The City Paper, which focuses on Philadelphia culture, news and politics, is one of three alternative weeklies in the city, and the one most strongly aimed at youth.

Bruce Schimmel, the City Paper's founding editor and publisher, said he was selling the publication, in part, because he had grown tired of it. He said he found it difficult to be both a friend and employer to its 28 staffers and was ready to reap the rewards of a successful business whose profit grew 18 percent last year.

``I thought, well, enough is enough,'' he said yesterday. ``I have no interest in the thing anymore; it's made me as wealthy as I want to be, and I was bored.''

Schimmel, 43, founded the newspaper in 1981 when he was a graduate student in English, studying 18th century fiction, at the University of Pennsylvania. He said he began writing and reviewing dance for the campus radio station's monthly guide and began to talk over the idea of putting out an alternative newspaper with an editor at the guide. They decided to do it.

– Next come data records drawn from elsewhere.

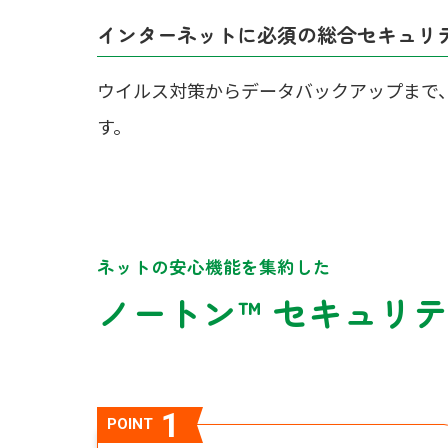
インターネットに必須の総合セキュリ
ウイルス対策からデータバックアップまで
す。
ネットの安心機能を集約した
ノートン™ セキュリテ
1
POINT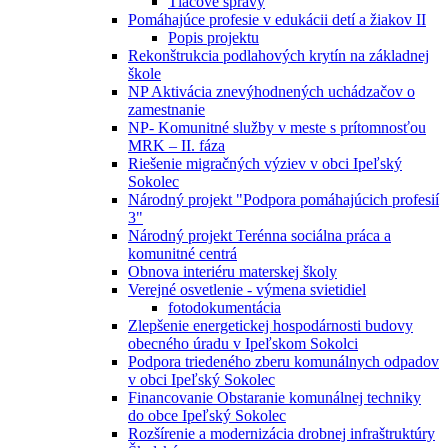
Tlačové správy
Pomáhajúce profesie v edukácii detí a žiakov II
Popis projektu
Rekonštrukcia podlahových krytín na základnej
škole
NP Aktivácia znevýhodnených uchádzačov o
zamestnanie
NP- Komunitné služby v meste s prítomnosťou
MRK – II. fáza
Riešenie migračných výziev v obci Ipeľský
Sokolec
Národný projekt "Podpora pomáhajúcich profesií
3"
Národný projekt Terénna sociálna práca a
komunitné centrá
Obnova interiéru materskej školy
Verejné osvetlenie - výmena svietidiel
fotodokumentácia
Zlepšenie energetickej hospodárnosti budovy
obecného úradu v Ipeľskom Sokolci
Podpora triedeného zberu komunálnych odpadov
v obci Ipeľský Sokolec
Financovanie Obstaranie komunálnej techniky
do obce Ipeľský Sokolec
Rozšírenie a modernizácia drobnej infraštruktúry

Schimmel said he would be a consultant to Montgomery Newspapers for three years, principally on new projects, and would continue to write a column for the City Paper.

``I like to make newspapers,'' Schimmel said. Montgomery Newspapers is ``very inventive out there, and they have money to spend on good products. That's a lot more interesting than running the same thing . . . for one-third of my life.''

Howe, formerly a Pulitzer Prize-winning journalist at The Inquirer, said he believed the future of newspapers rested with weekly niche publications such as his community and specialty newspapers. ``The readership of the City Paper is another community,'' he said.

Executives at the two companies said the City Paper could save money being printed at Montgomery Newspapers' printing plant. They also said there were plans to add reporters to the City Paper and sell its advertising with the other Montgomery Newspapers.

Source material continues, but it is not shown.